Pantun juga cenderung menggunakan bahasa campuran, dalam konteks bahwa pantun tidak harus menggunakan bahasa Indonesia baku. Sehingga diperbolehkan menggunakan bahasa sehari-hari yang bercirikan kedaerahan. Dalam ciri kebahasaan dari Syair terdapat ciri khas penggunaan bahasa kiasan.

Dengan menonjolkan kepada persamaan kata pada tiap baitnya. Berbagai majas juga sangat umum digunakan dalam syair, seperti majas personifikasi, metafora, hiperbola hingga eufemisme. Penggunaan dari kebahasaan dalam syair juga memiliki kesan kalimat yang sangat mendayu.

Sedangkan dalam sastra gurindam memiliki gaya kebahasaan yang lugas dan tidak menggunakan majas apapun yang hampir mirip dengan ciri kebahasaan dari pantun. Namun pada gurindam, menggunakan bahasa yang sesuai dengan bahasa Indonesia yang baik dan benar.

Gurindam juga menggunakan bahasa baku, namun memiliki kesan yang tidak kaku, namun cenderung pada penggunaan kata yang puitis. Penggunaan kata puitis itupun merupakan bahasa yang cukup umum dikenal masyarakat.

Baca Juga: Ciri Ciri Pantun


8. Jenis Dari Karya Sastra

8. Jenis Dari Karya Sastra

Perbedaan pantun syair dan gurindam ada pada jenis dan bergantung pada cara penyampaiannya. Contoh pertamanya adalah gurindam yang memiliki 2 jenis, yaitu gurindam berangkai dan gurindam berkait.

Pada gurindam berkait ditandai dengan awal kata yang sama pada tiap barisnya. Sedangkan gurindam berkait  ditandai dengan kata yang berima sama pada akhir baitnya.

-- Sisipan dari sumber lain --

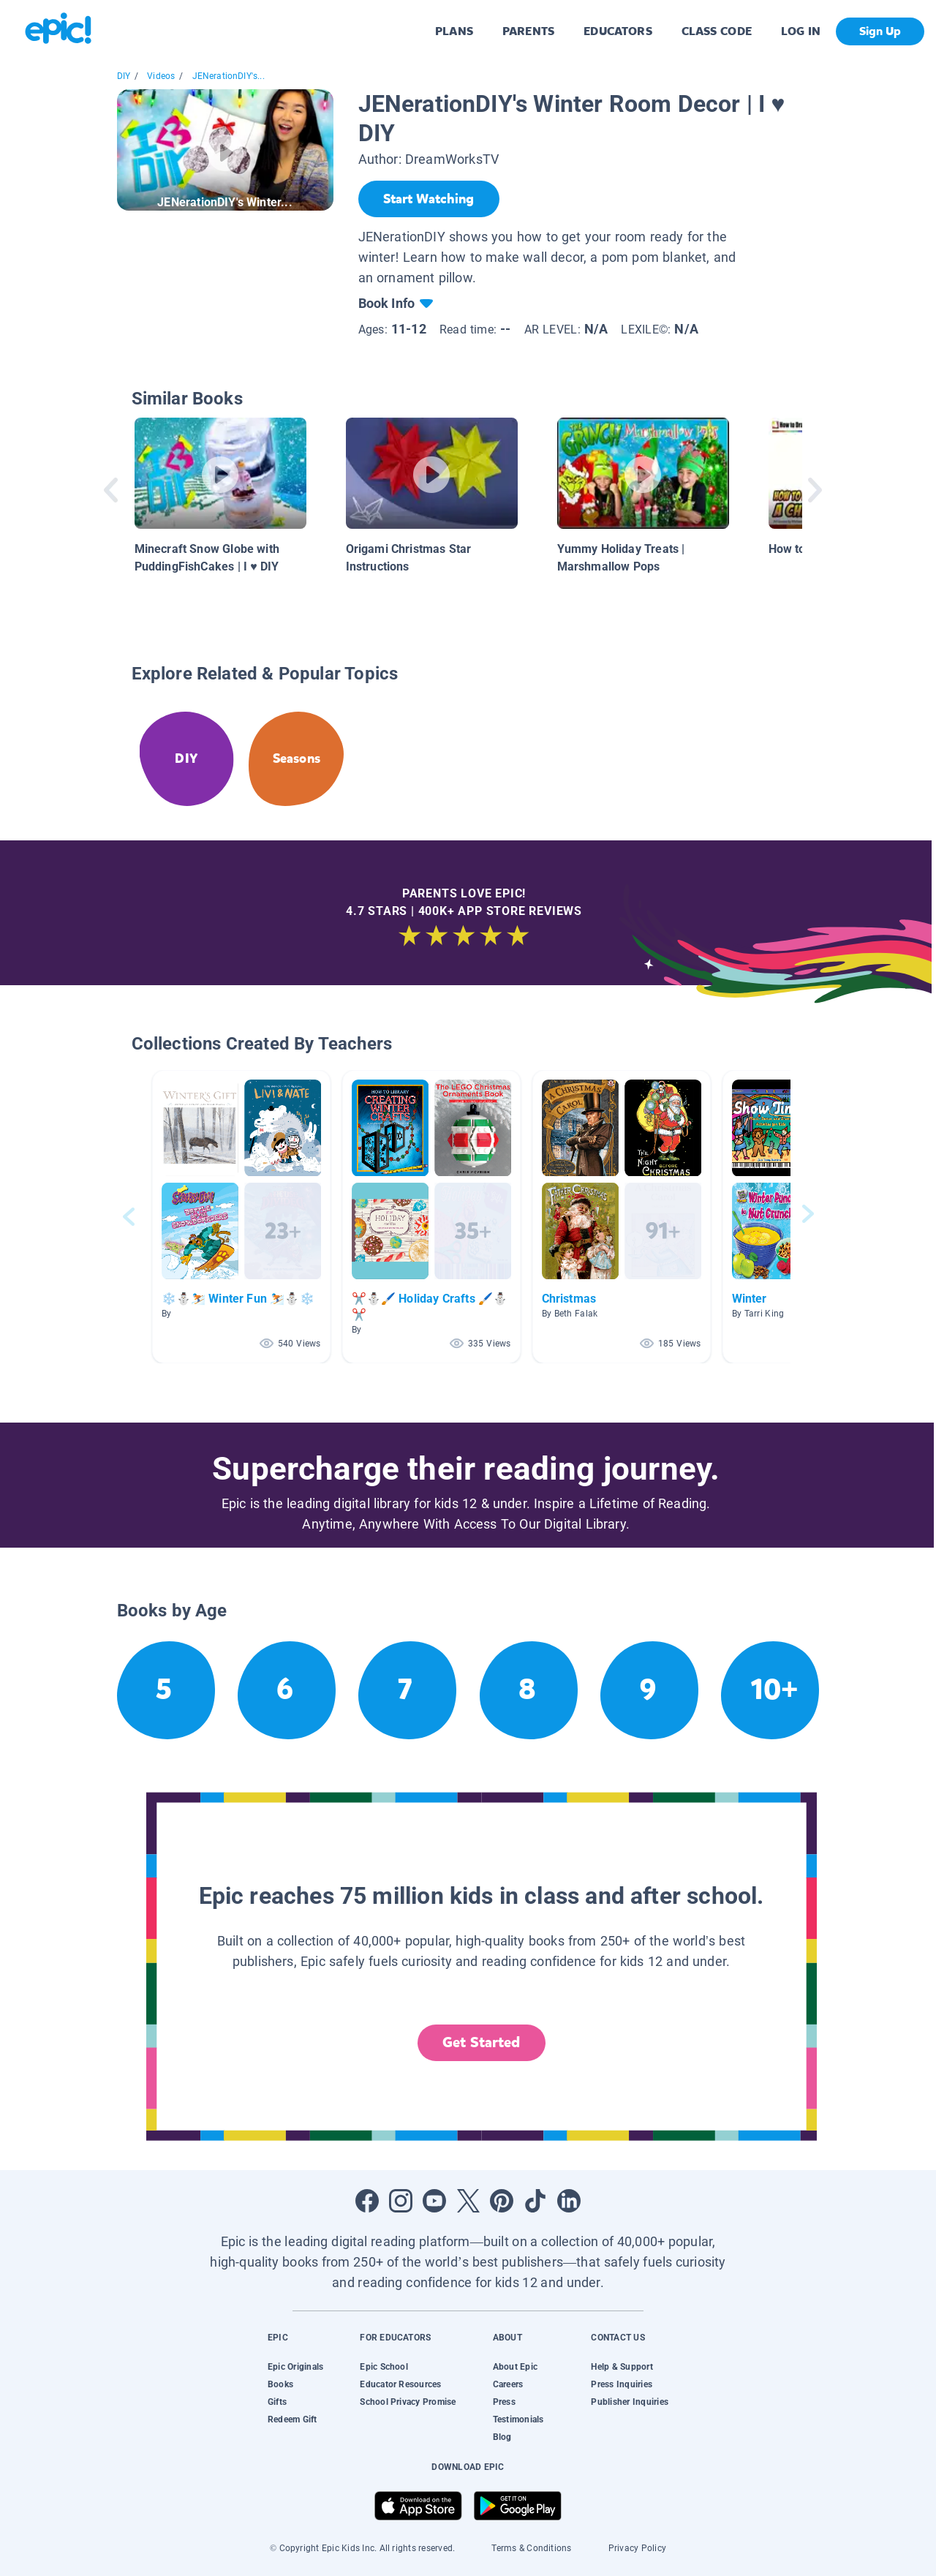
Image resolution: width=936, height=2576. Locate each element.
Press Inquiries (621, 2384)
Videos (161, 76)
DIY (124, 76)
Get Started (481, 2042)
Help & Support (621, 2367)
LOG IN (801, 31)
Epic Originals (295, 2367)
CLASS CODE (717, 31)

Dalam pantun memiliki jenis yang beragam, berdasarkan pada jenis isi yang ingin disampaikan.

Beberapa contoh dari pantun antara lain pantun adat, agama dan budi yang berisi tentang nasehat. Terdapat juga pantun jenaka  yang berisi tentang lelucon dan bertujuan untuk menghibur. Pantun teka-teki yang memiliki tujuan untuk memberikan sebuah permainan tebak-tebakan dan masih banyak jenis pantun yang lain.

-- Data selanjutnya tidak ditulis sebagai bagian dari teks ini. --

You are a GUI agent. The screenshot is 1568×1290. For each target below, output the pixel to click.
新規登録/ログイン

Sedangkan pada sastra syair, memiliki 6 jenis syair yang dikelompokkan berdasarkan isi yang ingin disampaikan. Keenam jenis syair tersebut antara lain: syair melayu lama, syair cinta, syair islami, syair kehidupan, syair persahabatan dan syair pendidikan.

Semakin panjang karya sebuah syair akan bernilai lebih bagus. Namun dengan catatan dalam sebuah karya syair, tidak boleh memuat 2 pokok bahasan dengan tema berbeda.

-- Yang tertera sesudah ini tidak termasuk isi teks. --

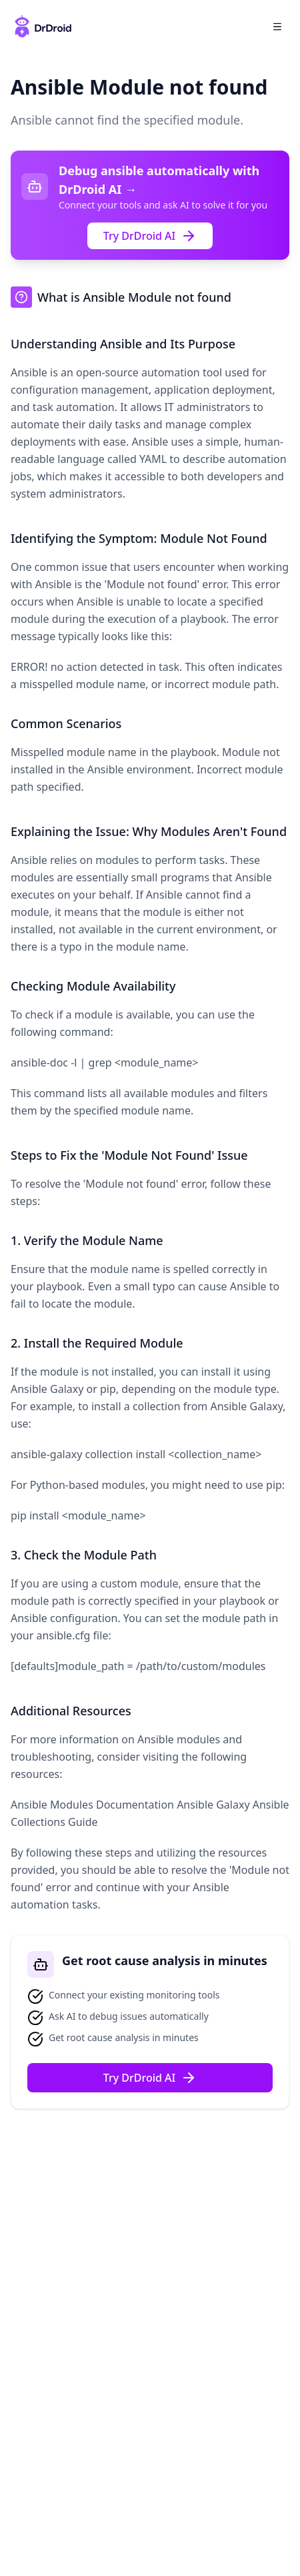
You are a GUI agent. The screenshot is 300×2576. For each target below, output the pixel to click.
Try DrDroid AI (150, 236)
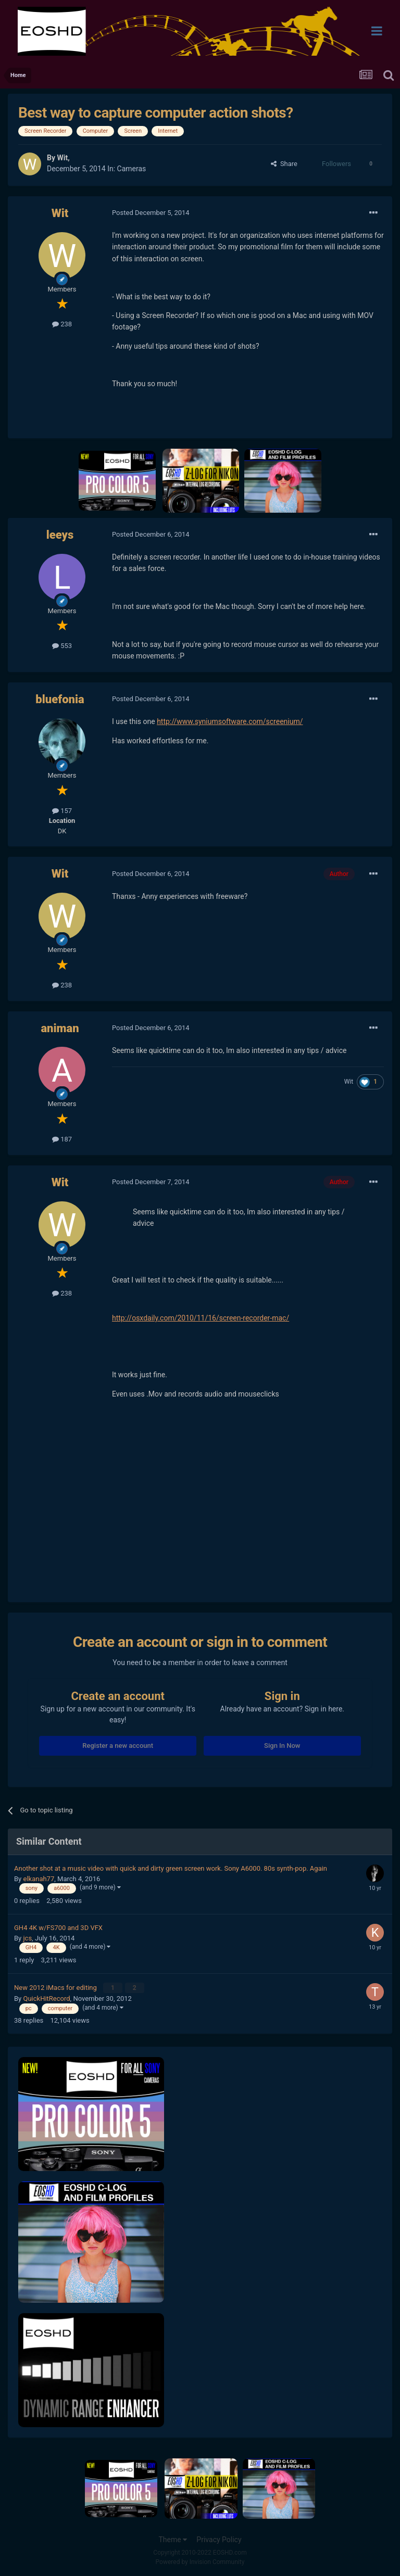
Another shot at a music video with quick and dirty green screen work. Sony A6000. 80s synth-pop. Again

Sekian penjabaran dari ciri-ciri antara pantun, syair dan gurindam yang wajib diketahui untuk membedakan dan menulis sastra dengan benar. Setiap sastra memiliki perbedaan yang membuatnya dapat diidentifikasi dan ditulis dengan benar.

Dengan memiliki pemahaman yang baik terhadap perbedaan pantun syair dan gurindam, maka akan dihasilkan karya sastra yang baik sesuai dengan kaidah penulisannya. Sehingga karya yang ditulis dapat diterima oleh kalangan masyarakat luas.